Solving the housing shortage?
Consider the following two findings: in February 2023, the think tank Centre for Cities revealed that, compared to Europe, the UK had amassed a backlog of 4.3 million unbuilt homes since the 1950s, owing to the country’s “outdated planning laws”. Another report from 2022 by law firm Boodle Hatfield claimed that 1.8 million m² of UK office floorspace – the equivalent of 248 football pitches – had been “taken out of use in the past year”, with London making up the majority of this disused space. One of the primary reasons for this, the law firm said, was a gradual change in working practices and a shift towards hybrid working models over the past decade, further accelerated by the COVID-19 pandemic.
In May 2013, the government introduced the office-to-residential PDR scheme as a temporary measure to make use of unoccupied office blocks to be found across the UK’s major cities. One of the significant elements of PDR is the waiving of planning permission, provided that “prior approval” from the local council has been sought and that, as of 2021, certain criteria have been met. This removal of planning application delays proved extremely popular among building owners, and with the government also declaring it a success, it eventually became a permanent fixture in April 2016.
Through its PDR guidance, the government has paved the way for developers and building owners to carry out conversions, reducing the planning obstacles they might otherwise face. However, the scheme continues to draw industry criticism, owing to the high percentage of poor-quality homes being created. In fact, the government’s own research on the quality of these converted homes concluded that such housing was “more likely to be characterised by worse quality residential environments than housing created under the full planning permission process”.

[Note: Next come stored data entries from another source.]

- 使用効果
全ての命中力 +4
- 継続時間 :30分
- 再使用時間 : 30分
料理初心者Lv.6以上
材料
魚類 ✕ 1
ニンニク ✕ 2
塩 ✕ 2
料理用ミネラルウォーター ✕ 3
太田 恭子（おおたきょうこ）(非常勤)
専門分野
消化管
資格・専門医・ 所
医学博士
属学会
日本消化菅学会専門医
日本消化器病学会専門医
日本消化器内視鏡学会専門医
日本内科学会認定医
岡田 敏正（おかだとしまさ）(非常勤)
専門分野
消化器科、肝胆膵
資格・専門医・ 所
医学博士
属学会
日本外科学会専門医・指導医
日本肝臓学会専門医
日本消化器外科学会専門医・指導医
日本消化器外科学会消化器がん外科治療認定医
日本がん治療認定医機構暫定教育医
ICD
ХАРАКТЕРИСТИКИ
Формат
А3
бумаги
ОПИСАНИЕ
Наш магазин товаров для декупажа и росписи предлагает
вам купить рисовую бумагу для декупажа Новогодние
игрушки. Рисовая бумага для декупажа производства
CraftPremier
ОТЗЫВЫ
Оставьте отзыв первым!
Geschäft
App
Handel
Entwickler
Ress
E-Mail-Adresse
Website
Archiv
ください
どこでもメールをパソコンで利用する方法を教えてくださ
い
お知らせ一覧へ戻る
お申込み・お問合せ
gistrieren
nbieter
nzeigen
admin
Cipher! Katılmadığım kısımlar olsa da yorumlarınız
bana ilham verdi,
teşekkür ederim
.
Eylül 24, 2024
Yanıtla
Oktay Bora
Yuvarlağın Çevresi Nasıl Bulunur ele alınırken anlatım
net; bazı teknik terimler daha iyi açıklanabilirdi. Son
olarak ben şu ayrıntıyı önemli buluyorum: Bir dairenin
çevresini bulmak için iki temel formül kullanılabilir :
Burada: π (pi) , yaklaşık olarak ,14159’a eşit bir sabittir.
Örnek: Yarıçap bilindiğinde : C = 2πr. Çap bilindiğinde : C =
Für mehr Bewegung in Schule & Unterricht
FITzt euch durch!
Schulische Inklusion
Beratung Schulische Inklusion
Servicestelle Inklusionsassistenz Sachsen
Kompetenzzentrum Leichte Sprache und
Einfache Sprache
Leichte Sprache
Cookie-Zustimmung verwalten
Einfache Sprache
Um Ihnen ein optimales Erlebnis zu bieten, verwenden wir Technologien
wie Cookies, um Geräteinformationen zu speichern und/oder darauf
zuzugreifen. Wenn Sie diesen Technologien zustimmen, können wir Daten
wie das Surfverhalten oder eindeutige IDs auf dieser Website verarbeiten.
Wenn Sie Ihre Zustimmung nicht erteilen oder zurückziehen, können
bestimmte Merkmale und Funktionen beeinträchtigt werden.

Key issues found in these retrofits include the high number of flats falling below the Nationally Described Space Standards and the lack of windows, resulting in very little natural light. Private amenity space was also incredibly low. Dr Ben Clifford, Associate Professor at the UCL Bartlett School of Planning, who led the 2020 research on behalf of the Ministry of Housing, Communities, and Local Government (MHCLG), added: “The problems are particularly acute in larger scale conversions, which are seen most frequently through the office-to-residential route… It does not usually lead to the high-quality design and placemaking outcomes which the government profess to aspire to. Permitted development is not the best approach to deliver homes in which people can enjoy a decent quality of life.”

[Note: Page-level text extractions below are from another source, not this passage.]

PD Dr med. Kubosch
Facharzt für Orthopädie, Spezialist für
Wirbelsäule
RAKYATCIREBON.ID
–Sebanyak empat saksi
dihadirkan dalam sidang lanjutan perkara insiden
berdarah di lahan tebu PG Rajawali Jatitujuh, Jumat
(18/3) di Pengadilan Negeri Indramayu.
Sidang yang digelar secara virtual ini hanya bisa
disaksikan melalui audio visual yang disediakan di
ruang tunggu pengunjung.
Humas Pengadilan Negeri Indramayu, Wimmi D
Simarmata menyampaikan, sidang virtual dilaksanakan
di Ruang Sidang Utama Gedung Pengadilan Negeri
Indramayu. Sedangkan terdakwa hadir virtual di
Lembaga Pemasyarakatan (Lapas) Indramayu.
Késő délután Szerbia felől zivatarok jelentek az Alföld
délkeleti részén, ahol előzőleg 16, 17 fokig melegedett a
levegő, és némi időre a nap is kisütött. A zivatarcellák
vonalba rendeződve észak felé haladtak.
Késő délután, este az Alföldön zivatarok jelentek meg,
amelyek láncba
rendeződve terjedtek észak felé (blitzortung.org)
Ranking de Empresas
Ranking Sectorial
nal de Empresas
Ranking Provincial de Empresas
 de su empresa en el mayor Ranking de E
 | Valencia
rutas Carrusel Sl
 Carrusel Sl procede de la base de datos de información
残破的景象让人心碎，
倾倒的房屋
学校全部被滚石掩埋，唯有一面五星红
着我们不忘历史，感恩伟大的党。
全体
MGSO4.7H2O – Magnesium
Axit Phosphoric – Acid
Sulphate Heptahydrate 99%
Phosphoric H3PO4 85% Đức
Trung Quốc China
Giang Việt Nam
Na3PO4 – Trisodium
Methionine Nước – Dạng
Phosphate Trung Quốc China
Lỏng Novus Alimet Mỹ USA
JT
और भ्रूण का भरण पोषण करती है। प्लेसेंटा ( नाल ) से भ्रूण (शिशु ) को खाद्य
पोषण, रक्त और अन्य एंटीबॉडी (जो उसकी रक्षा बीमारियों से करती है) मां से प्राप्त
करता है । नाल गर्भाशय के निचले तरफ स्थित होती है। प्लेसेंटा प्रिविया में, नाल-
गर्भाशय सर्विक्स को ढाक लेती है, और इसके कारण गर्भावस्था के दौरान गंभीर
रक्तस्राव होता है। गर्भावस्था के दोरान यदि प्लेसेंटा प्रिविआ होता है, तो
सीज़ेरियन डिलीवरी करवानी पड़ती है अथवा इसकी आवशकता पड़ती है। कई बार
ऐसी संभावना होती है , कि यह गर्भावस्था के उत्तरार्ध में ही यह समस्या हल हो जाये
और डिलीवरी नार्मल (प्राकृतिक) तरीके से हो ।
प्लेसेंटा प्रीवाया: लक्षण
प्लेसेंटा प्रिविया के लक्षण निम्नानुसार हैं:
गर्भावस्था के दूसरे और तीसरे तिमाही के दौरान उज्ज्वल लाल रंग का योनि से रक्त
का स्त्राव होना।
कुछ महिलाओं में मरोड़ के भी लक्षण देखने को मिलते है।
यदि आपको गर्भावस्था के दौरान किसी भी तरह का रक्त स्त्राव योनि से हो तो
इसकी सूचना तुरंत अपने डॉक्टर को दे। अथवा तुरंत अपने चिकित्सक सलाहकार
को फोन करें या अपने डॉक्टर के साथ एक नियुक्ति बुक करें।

The dire conditions found within some of these new forms of housing has seen them described as slums of the future, with Paul Scott of Croydon Council, where PDR conversions were at their highest, telling the Financial Times in 2018: “It’s totally unreasonable, and unprecedented in all other aspects of planning, to be able to build whatever you want. We are seeing units with no windows… We are seeing hundreds of substandard units in what were already fairly poor quality office buildings. To pretend that this is somehow responding positively to the housing crisis is a farce.”
With pressure mounting, the rules around PDR were finetuned, with the existing rights under Class O giving way to the new Class MA as of 31 July 2021, restricting the number of square metres in which a conversion could take place – a significant change from the original right where no limitation had been enforced.
Even more worryingly however, Lord Nigel Crisp, the sponsor of the Healthy Homes Bill introduced in 2022, stated that the lack of fire safety measures was also a growing concern, as “normal residential fire regulations do not seem to apply” in converted homes. And it is not just private housing affected by cheap retrofits. According to Caroline Brosnan, Senior Associate at Russell Cooke, the substandard quality of overcrowded conversions has also spilt over into social housing: “Sometimes, my vulnerable clients are housed in converted properties. What I’ve found at times is that there is no paperwork in place in terms of a fire risk assessment or other fire safety measures.”
Clients have had serious fire safety concerns about their assured shorthold tenancy (AST) blocks, including one example of residents not being able to hear the fire alarm when it went off. As Caroline explains: “People were paying a lot of money for what was a relatively new block. Yet there were some serious issues in terms of the fire alarm testing regime, and whether everything was in place that should be.”
She adds: “You can come across these issues where owners perhaps haven’t taken into account a particular fire safety measure... You might find that freeholders of multiple blocks will put their focus on those that are over 18 metres [high], which means that the people in the lower blocks are not getting the attention that they should be.”